然而,身处风暴中心的萧凡,在听完圣旨全文后,脸上却看不到丝毫喜色。他恭敬地接过圣旨,叩谢皇恩,但起身时,眼神却一片冰寒,心底沉甸甸的,如同压了一块万钧巨石。
镇南王?永镇南疆?听起来尊荣无限,实则是将他彻底钉死在这边陲之地,远离朝廷中枢。裂土封王,更是帝王大忌中的大忌!这哪里是封赏,分明是架在火上烤!
而提议者,竟是与他有过节、刚被处罚的大皇子萧景恒?这绝非和解,而是捧杀!其心可诛!

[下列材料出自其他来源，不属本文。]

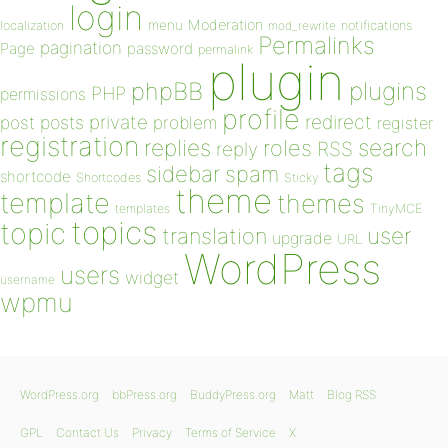
login
Moderation
menu
notifications
localization
mod_rewrite
Permalinks
pagination
Page
password
permalink
plugin
plugins
phpBB
PHP
permissions
profile
redirect
private
post
posts
problem
register
registration
replies
search
roles
RSS
reply
tags
sidebar
spam
shortcode
Shortcodes
Sticky
theme
template
themes
templates
TinyMCE
topics
topic
user
translation
upgrade
URL
WordPress
users
widget
username
wpmu
WordPress.org
bbPress.org
BuddyPress.org
Matt
Blog RSS
GPL
Contact Us
Privacy
Terms of Service
X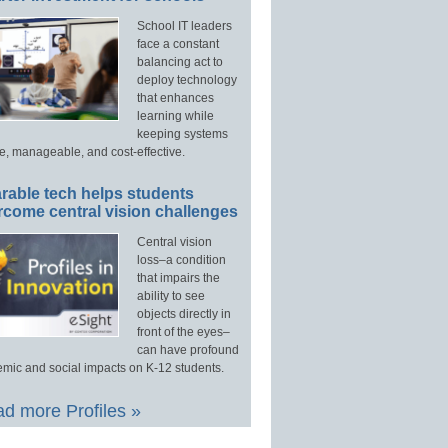
School IT leaders
face a constant
balancing act to
deploy technology
that enhances
learning while
keeping systems
e, manageable, and cost-effective.
rable tech helps students
rcome central vision challenges
Central vision
loss–a condition
that impairs the
ability to see
objects directly in
front of the eyes–
can have profound
mic and social impacts on K-12 students.
d more Profiles »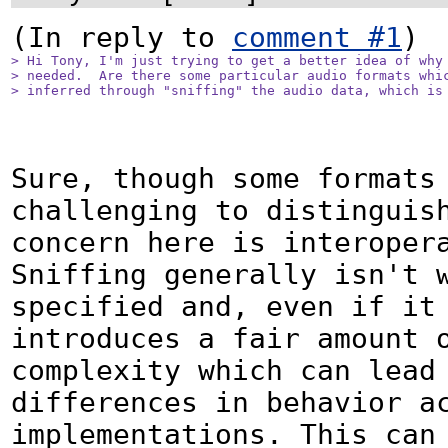
(In reply to 
comment #1
> Hi Tony, I'm just trying to get a better idea of why 
> needed.  Are there some particular audio formats whic
> inferred through "sniffing" the audio data, which is
Sure, though some formats 
challenging to distinguish
concern here is interopera
Sniffing generally isn't 
specified and, even if it 
introduces a fair amount o
complexity which can lead 
differences in behavior ac
implementations. This can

萧景恒这一手,极其毒辣。他看准了父皇对萧凡功高震主的忌惮,故意以退为进,将萧凡推到前所未有的高度,从而彻底引爆皇帝心中的猜疑之火。他自己则赚取了“举贤不避仇”、“公忠体国”的美名,同时为自己清除了一个未来可能支持其他皇子(比如万一皇帝另立储君)的巨大障碍。他觊觎至尊之位的野心,在此计中显露无疑。
“好一招阳谋…”萧凡心中冷笑。皇帝顺水推舟,既是不得不赏,也是顺势将他隔绝于权力核心之外。群臣附议,其中多少是真心,多少是顺势而为,多少是落井下石,已不重要。
这顶王冠,金光闪闪,却重如山岳,遍布荆棘。